[Action item] Below are the records; retype them exactly and omit each picture.

[Extracted material]
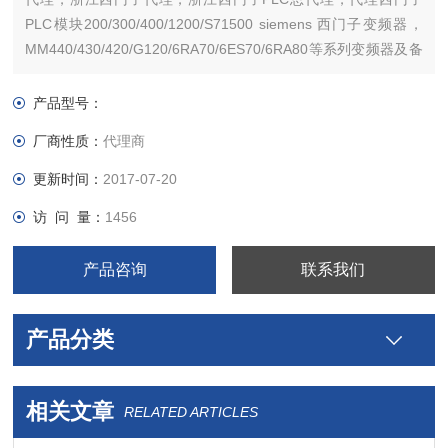
PLC模块200/300/400/1200/S71500 siemens 西门子变频器，
MM440/430/420/G120/6RA70/6ES70/6RA80等系列变频器及备
件。西门子触摸屏，西门子软启动器，西门子低压产品，西门子
数控伺服，西门子传动，西门子楼宇，西门子工控系列模块，
产品型号：
厂商性质：
代理商
更新时间：
2017-07-20
访 问 量：
1456
产品咨询
联系我们
产品分类
相关文章
RELATED ARTICLES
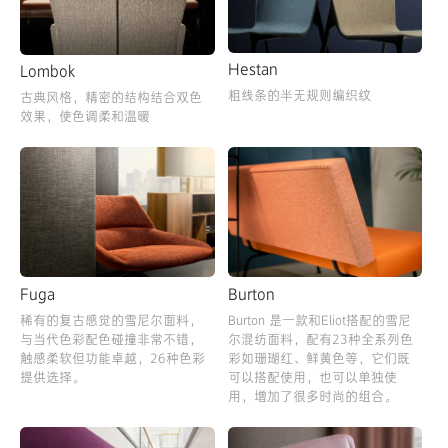
Hestan
Lombok
粗线条的半无规则编织纹
古典风格，精密的结构结合双色
效果，使色调柔和温暖
Fuga
Burton
稀有的复古感觉的雪尼尔面料，
Burton 是一款和Eliot搭配的雪尼
与当代色彩配色碰撞非常不错，
尔混纺面料，配有23种全系列色
触感柔软但功能卓越，26种色彩
彩如珊瑚红、鲜黄色等，它们既
提供选择。
可以搭配使用，也可以单独使
用，增加了很多时尚的组合。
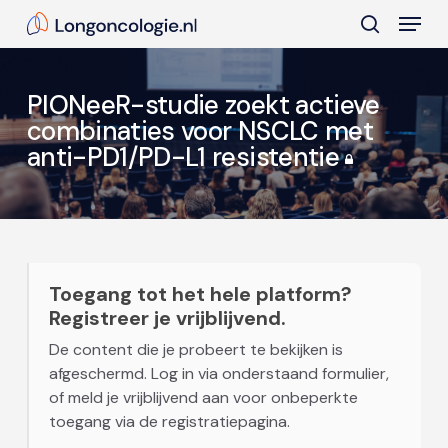
Skip
Menu
to
search
main
Close
content
Menu
PIONeeR-studie zoekt actieve
combinaties voor NSCLC met
anti-PD1/PD-L1 resistentie
Toegang tot het hele platform?
Registreer je vrijblijvend.
De content die je probeert te bekijken is
afgeschermd. Log in via onderstaand formulier,
of meld je vrijblijvend aan voor onbeperkte
toegang via de registratiepagina.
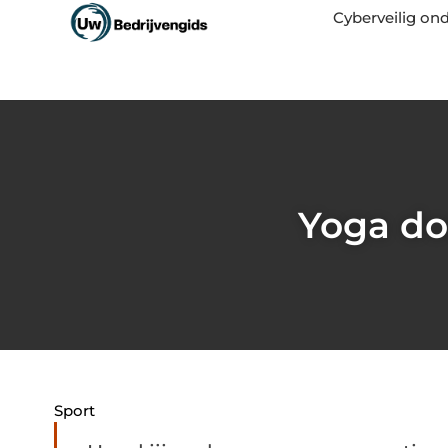
Cyberveilig o
Yoga do
Sport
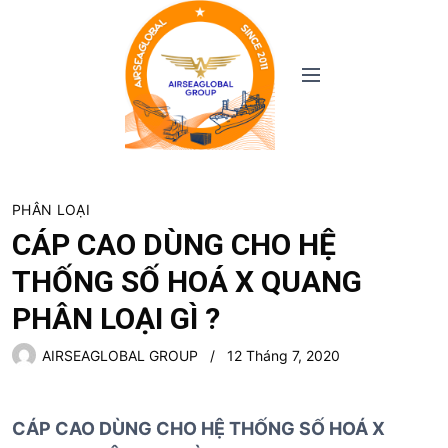
S
k
i
M
p
e
t
n
o
u
c
o
n
PHÂN LOẠI
t
CÁP CAO DÙNG CHO HỆ
e
THỐNG SỐ HOÁ X QUANG
n
t
PHÂN LOẠI GÌ ?
AIRSEAGLOBAL GROUP
12 Tháng 7, 2020
CÁP CAO DÙNG CHO H
Ệ
TH
Ố
NG S
Ố
HOÁ X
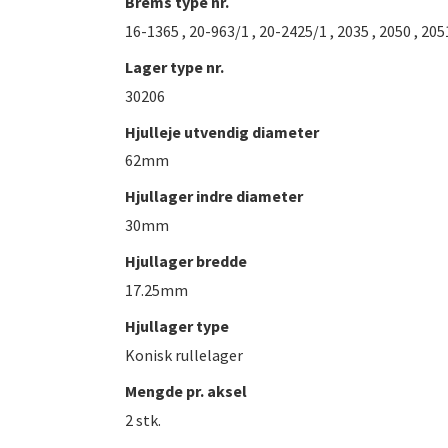
Brems type nr.
16-1365 , 20-963/1 , 20-2425/1 , 2035 , 2050 , 2
Lager type nr.
30206
Hjulleje utvendig diameter
62mm
Hjullager indre diameter
30mm
Hjullager bredde
17.25mm
Hjullager type
Konisk rullelager
Mengde pr. aksel
2 stk.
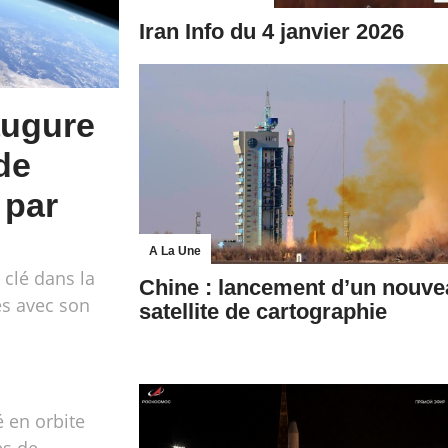
Iran Info du 4 janvier 2026
augure
de
 par
A La Une
 clé dans la
Chine : lancement d’un nouve
es avec son
satellite de cartographie
é en orbite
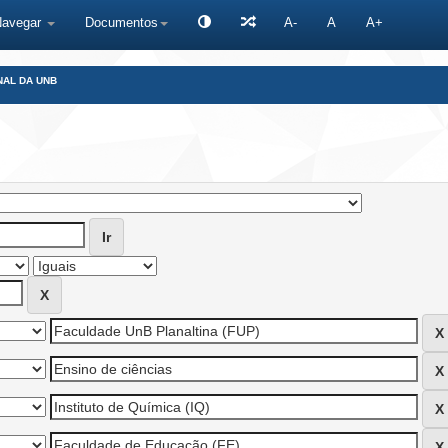
Navegar
Documentos
A-
A
A+
NAL DA UNB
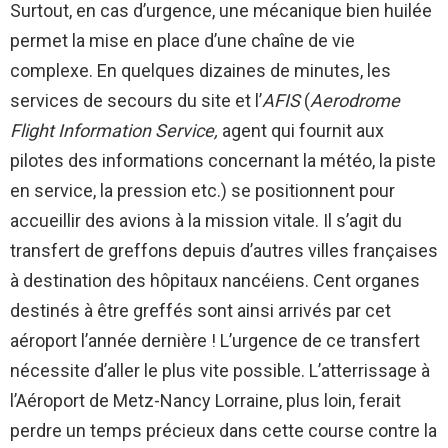
Surtout, en cas d’urgence, une mécanique bien huilée
permet la mise en place d’une chaîne de vie
complexe. En quelques dizaines de minutes, les
services de secours du site et l’
AFIS
(
Aerodrome
Flight Information Service,
agent qui fournit aux
pilotes des informations concernant la météo, la piste
en service, la pression etc.) se positionnent pour
accueillir des avions à la mission vitale. Il s’agit du
transfert de greffons depuis d’autres villes françaises
à destination des hôpitaux nancéiens. Cent organes
destinés à être greffés sont ainsi arrivés par cet
aéroport l’année dernière ! L’urgence de ce transfert
nécessite d’aller le plus vite possible. L’atterrissage à
l’Aéroport de Metz-Nancy Lorraine, plus loin, ferait
perdre un temps précieux dans cette course contre la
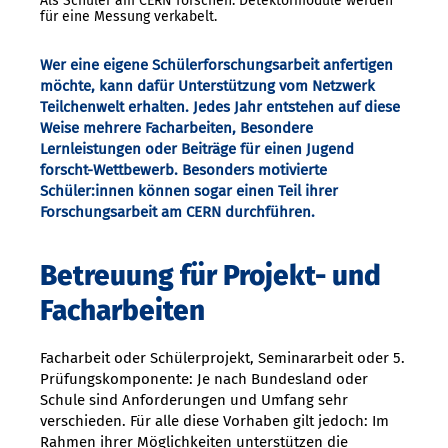
Als Schüler am CERN forschen: Detektormodule werden
für eine Messung verkabelt.
Wer eine eigene Schülerforschungsarbeit anfertigen
möchte, kann dafür Unterstützung vom Netzwerk
Teilchenwelt erhalten. Jedes Jahr entstehen auf diese
Weise mehrere Facharbeiten, Besondere
Lernleistungen oder Beiträge für einen Jugend
forscht-Wettbewerb. Besonders motivierte
Schüler:innen können sogar einen Teil ihrer
Forschungsarbeit am CERN durchführen.
Betreuung für Projekt- und
Facharbeiten
Facharbeit oder Schülerprojekt, Seminararbeit oder 5.
Prüfungskomponente: Je nach Bundesland oder
Schule sind Anforderungen und Umfang sehr
verschieden. Für alle diese Vorhaben gilt jedoch: Im
Rahmen ihrer Möglichkeiten unterstützen die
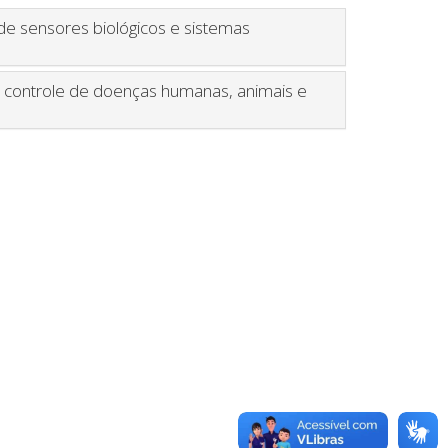
e sensores biológicos e sistemas
no controle de doenças humanas, animais e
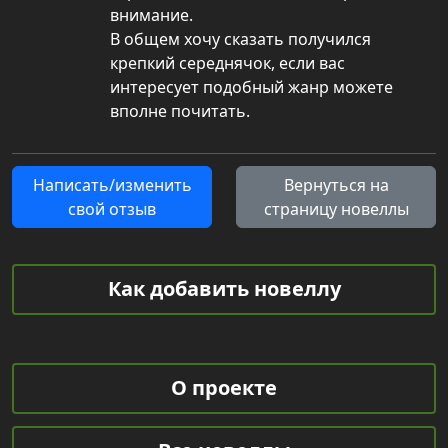
внимание.
В общем хочу сказать получился
крепкий середнячок, если вас
интересует подобный жанр можете
вполне почитать.
Написать/изменить
Вернуться на
свой отзыв
страницу новеллы
Как добавить новеллу
О проекте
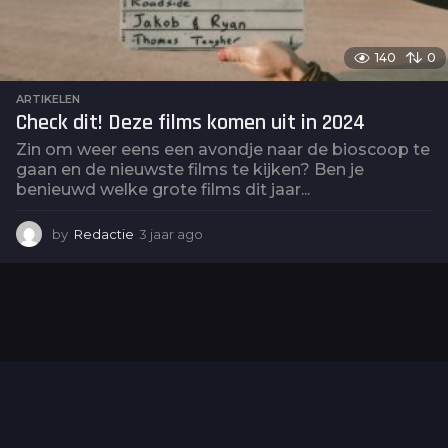
140
0
ARTIKELEN
Check dit! Deze films komen uit in 2024
Zin om weer eens een avondje naar de bioscoop te
gaan en de nieuwste films te kijken? Ben je
benieuwd welke grote films dit jaar...
by
Redactie
3 jaar ago
3
j
a
a
r
a
g
o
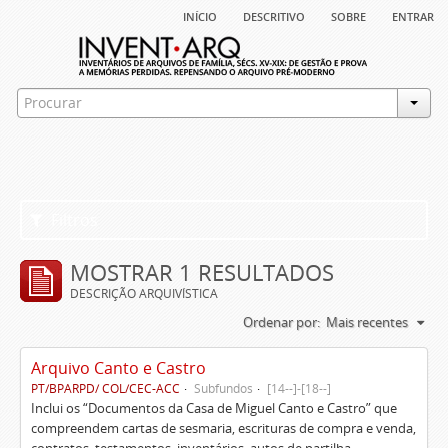
início
descritivo
sobre
entrar
Filtros
MOSTRAR 1 RESULTADOS
DESCRIÇÃO ARQUIVÍSTICA
Ordenar por:
Mais recentes
Arquivo Canto e Castro
PT/BPARPD/ COL/CEC-ACC
Subfundos
[14--]-[18--]
Inclui os “Documentos da Casa de Miguel Canto e Castro” que
compreendem cartas de sesmaria, escrituras de compra e venda,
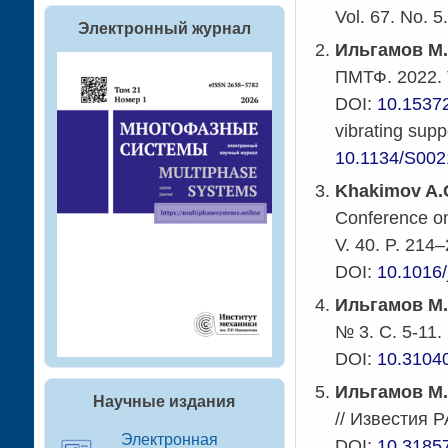
Vol. 67. No. 5
Электронный журнал
Ильгамов М.
ПМТФ. 2022. Т
DOI:
10.1537
vibrating supp
10.1134/S00
Khakimov A.
Conference on
V. 40. P. 214–
DOI:
10.1016/
Ильгамов М.
№ 3. С. 5-11.
DOI:
10.3104
Ильгамов М.
Научные издания
// Известия 
Электронная
DOI:
10.3185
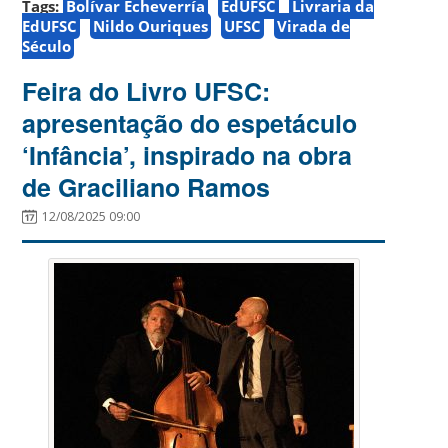
Tags:
Bolívar Echeverría
EdUFSC
Livraria da
EdUFSC
Nildo Ouriques
UFSC
Virada de
Século
Feira do Livro UFSC:
apresentação do espetáculo
‘Infância’, inspirado na obra
de Graciliano Ramos
12/08/2025 09:00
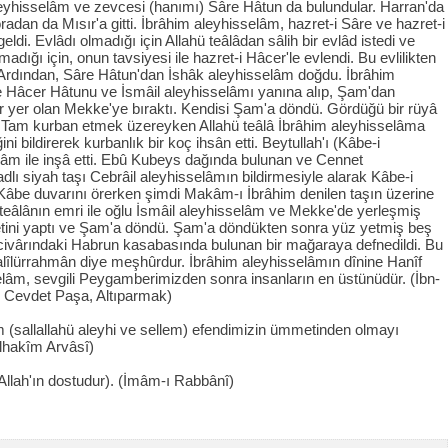
leyhisselâm ve zevcesi (hanımı) Sâre Hâtun da bulundular. Harran'da
adan da Mısır'a gitti. İbrâhim aleyhisselâm, hazret-i Sâre ve hazret-i
 geldi. Evlâdı olmadığı için Allahü teâlâdan sâlih bir evlâd istedi ve
ığı için, onun tavsiyesi ile hazret-i Hâcer'le evlendi. Bu evlilikten
 Ardından, Sâre Hâtun'dan İshâk aleyhisselâm doğdu. İbrâhim
le Hâcer Hâtunu ve İsmâil aleyhisselâmı yanına alıp, Şam'dan
bir yer olan Mekke'ye bıraktı. Kendisi Şam'a döndü. Gördüğü bir rüyâ
. Tam kurban etmek üzereyken Allahü teâlâ İbrâhim aleyhisselâma
ni bildirerek kurbanlık bir koç ihsân etti. Beytullah'ı (Kâbe-i
âm ile inşâ etti. Ebû Kubeys dağında bulunan ve Cennet
lı siyah taşı Cebrâil aleyhisselâmın bildirmesiyle alarak Kâbe-i
Kâbe duvarını örerken şimdi Makâm-ı İbrâhim denilen taşın üzerine
hü teâlânın emri ile oğlu İsmâil aleyhisselâm ve Mekke'de yerleşmiş
detini yaptı ve Şam'a döndü. Şam'a döndükten sonra yüz yetmiş beş
 civârındaki Habrun kasabasında bulunan bir mağaraya defnedildi. Bu
alîlürrahmân diye meşhûrdur. İbrâhim aleyhisselâmın dînine Hanîf
selâm, sevgili Peygamberimizden sonra insanların en üstünüdür. (İbn-
d Cevdet Paşa, Altıparmak)
 (sallallahü aleyhi ve sellem) efendimizin ümmetinden olmayı
lhakîm Arvâsî)
(Allah'ın dostudur). (İmâm-ı Rabbânî)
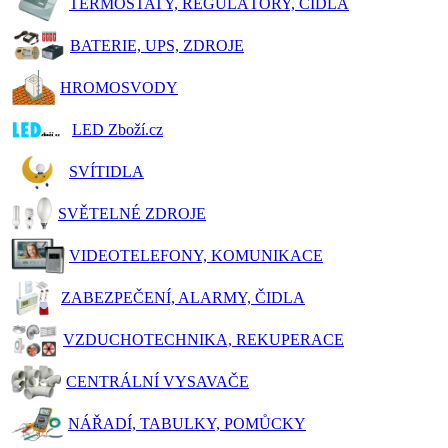
TERMOSTATY, REGULÁTORY, ČIDLA
BATERIE, UPS, ZDROJE
HROMOSVODY
LED Zboží.cz
SVÍTIDLA
SVĚTELNÉ ZDROJE
VIDEOTELEFONY, KOMUNIKACE
ZABEZPEČENÍ, ALARMY, ČIDLA
VZDUCHOTECHNIKA, REKUPERACE
CENTRÁLNÍ VYSAVAČE
NÁŘADÍ, TABULKY, POMŮCKY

[Written answer]
PLC模块200/300/400/1200/S71500 siemens 西门子变频器，
MM440/430/420/G120/6RA70/6ES70/6RA80等系列变频器及备
件。西门子触摸屏，西门子软启动器，西门子低压产品，西门子
数控伺服，西门子传动，西门子楼宇，西门子工控系列模块，
产品型号：
厂商性质：
代理商
更新时间：
2017-07-20
访 问 量：
1456
产品咨询
联系我们
产品分类
相关文章
RELATED ARTICLES
Hestan
Lombok
粗线条的半无规则编织纹
古典风格，精密的结构结合双色
效果，使色调柔和温暖
Fuga
Burton
稀有的复古感觉的雪尼尔面料，
Burton 是一款和Eliot搭配的雪尼
与当代色彩配色碰撞非常不错，
尔混纺面料，配有23种全系列色
触感柔软但功能卓越，26种色彩
彩如珊瑚红、鲜黄色等，它们既
提供选择。
可以搭配使用，也可以单独使
用，增加了很多时尚的组合。
Skip
Menu
to
search
main
Close
content
Menu
PIONeeR-studie zoekt actieve
combinaties voor NSCLC met
anti-PD1/PD-L1 resistentie
Toegang tot het hele platform?
Registreer je vrijblijvend.
De content die je probeert te bekijken is
afgeschermd. Log in via onderstaand formulier,
of meld je vrijblijvend aan voor onbeperkte
toegang via de registratiepagina.
Cyberveilig o
Yoga do
Sport
S
k
i
M
p
e
t
n
o
u
c
o
n
PHÂN LOẠI
t
CÁP CAO DÙNG CHO HỆ
e
THỐNG SỐ HOÁ X QUANG
n
t
PHÂN LOẠI GÌ ?
AIRSEAGLOBAL GROUP
12 Tháng 7, 2020
CÁP CAO DÙNG CHO H
Ệ
TH
Ố
NG S
Ố
HOÁ X
Brems type nr.
16-1365 , 20-963/1 , 20-2425/1 , 2035 , 2050 , 2
Lager type nr.
30206
Hjulleje utvendig diameter
62mm
Hjullager indre diameter
30mm
Hjullager bredde
17.25mm
Hjullager type
Konisk rullelager
Mengde pr. aksel
2 stk.
Iran Info du 4 janvier 2026
augure
de
 par
A La Une
 clé dans la
Chine : lancement d’un nouve
es avec son
satellite de cartographie
é en orbite
Navegar
Documentos
A-
A
A+
NAL DA UNB
Surtout, en cas d’urgence, une mécanique bien huilée
permet la mise en place d’une chaîne de vie
complexe. En quelques dizaines de minutes, les
services de secours du site et l’
AFIS
(
Aerodrome
Flight Information Service,
agent qui fournit aux
pilotes des informations concernant la météo, la piste
en service, la pression etc.) se positionnent pour
accueillir des avions à la mission vitale. Il s’agit du
transfert de greffons depuis d’autres villes françaises
à destination des hôpitaux nancéiens. Cent organes
destinés à être greffés sont ainsi arrivés par cet
aéroport l’année dernière ! L’urgence de ce transfert
nécessite d’aller le plus vite possible. L’atterrissage à
l’Aéroport de Metz-Nancy Lorraine, plus loin, ferait
perdre un temps précieux dans cette course contre la
Als Schüler am CERN forschen: Detektormodule werden
für eine Messung verkabelt.
Wer eine eigene Schülerforschungsarbeit anfertigen
möchte, kann dafür Unterstützung vom Netzwerk
Teilchenwelt erhalten. Jedes Jahr entstehen auf diese
Weise mehrere Facharbeiten, Besondere
Lernleistungen oder Beiträge für einen Jugend
forscht-Wettbewerb. Besonders motivierte
Schüler:innen können sogar einen Teil ihrer
Forschungsarbeit am CERN durchführen.
Betreuung für Projekt- und
Facharbeiten
Facharbeit oder Schülerprojekt, Seminararbeit oder 5.
Prüfungskomponente: Je nach Bundesland oder
Schule sind Anforderungen und Umfang sehr
verschieden. Für alle diese Vorhaben gilt jedoch: Im
Rahmen ihrer Möglichkeiten unterstützen die
e sensores biológicos e sistemas
no controle de doenças humanas, animais e
внимание.
В общем хочу сказать получился
крепкий середнячок, если вас
интересует подобный жанр можете
вполне почитать.
Написать/изменить
Вернуться на
свой отзыв
страницу новеллы
Как добавить новеллу
О проекте
140
0
ARTIKELEN
Check dit! Deze films komen uit in 2024
Zin om weer eens een avondje naar de bioscoop te
gaan en de nieuwste films te kijken? Ben je
benieuwd welke grote films dit jaar...
by
Redactie
3 jaar ago
3
j
a
a
r
a
g
o
início
descritivo
sobre
entrar
Filtros
MOSTRAR 1 RESULTADOS
DESCRIÇÃO ARQUIVÍSTICA
Ordenar por:
Mais recentes
Arquivo Canto e Castro
PT/BPARPD/ COL/CEC-ACC
Subfundos
[14--]-[18--]
Inclui os “Documentos da Casa de Miguel Canto e Castro” que
compreendem cartas de sesmaria, escrituras de compra e venda,
Vol. 67. No. 5
Электронный журнал
Ильгамов М.
ПМТФ. 2022. Т
DOI:
10.1537
vibrating supp
10.1134/S00
Khakimov A.
Conference on
V. 40. P. 214–
DOI:
10.1016/
Ильгамов М.
№ 3. С. 5-11.
DOI:
10.3104
Ильгамов М.
Научные издания
// Известия 
Электронная
DOI:
10.3185
Tags:
Bolívar Echeverría
EdUFSC
Livraria da
EdUFSC
Nildo Ouriques
UFSC
Virada de
Século
Feira do Livro UFSC:
apresentação do espetáculo
‘Infância’, inspirado na obra
de Graciliano Ramos
12/08/2025 09:00
leyhisselâm ve zevcesi (hanımı) Sâre Hâtun da bulundular. Harran'da
adan da Mısır'a gitti. İbrâhim aleyhisselâm, hazret-i Sâre ve hazret-i
 geldi. Evlâdı olmadığı için Allahü teâlâdan sâlih bir evlâd istedi ve
ığı için, onun tavsiyesi ile hazret-i Hâcer'le evlendi. Bu evlilikten
 Ardından, Sâre Hâtun'dan İshâk aleyhisselâm doğdu. İbrâhim
le Hâcer Hâtunu ve İsmâil aleyhisselâmı yanına alıp, Şam'dan
bir yer olan Mekke'ye bıraktı. Kendisi Şam'a döndü. Gördüğü bir rüyâ
. Tam kurban etmek üzereyken Allahü teâlâ İbrâhim aleyhisselâma
ni bildirerek kurbanlık bir koç ihsân etti. Beytullah'ı (Kâbe-i
âm ile inşâ etti. Ebû Kubeys dağında bulunan ve Cennet
lı siyah taşı Cebrâil aleyhisselâmın bildirmesiyle alarak Kâbe-i
Kâbe duvarını örerken şimdi Makâm-ı İbrâhim denilen taşın üzerine
hü teâlânın emri ile oğlu İsmâil aleyhisselâm ve Mekke'de yerleşmiş
detini yaptı ve Şam'a döndü. Şam'a döndükten sonra yüz yetmiş beş
 civârındaki Habrun kasabasında bulunan bir mağaraya defnedildi. Bu
alîlürrahmân diye meşhûrdur. İbrâhim aleyhisselâmın dînine Hanîf
selâm, sevgili Peygamberimizden sonra insanların en üstünüdür. (İbn-
d Cevdet Paşa, Altıparmak)
 (sallallahü aleyhi ve sellem) efendimizin ümmetinden olmayı
lhakîm Arvâsî)
(Allah'ın dostudur). (İmâm-ı Rabbânî)
TERMOSTATY, REGULÁTORY, ČIDLA
BATERIE, UPS, ZDROJE
HROMOSVODY
LED Zboží.cz
SVÍTIDLA
SVĚTELNÉ ZDROJE
VIDEOTELEFONY, KOMUNIKACE
ZABEZPEČENÍ, ALARMY, ČIDLA
VZDUCHOTECHNIKA, REKUPERACE
CENTRÁLNÍ VYSAVAČE
NÁŘADÍ, TABULKY, POMŮCKY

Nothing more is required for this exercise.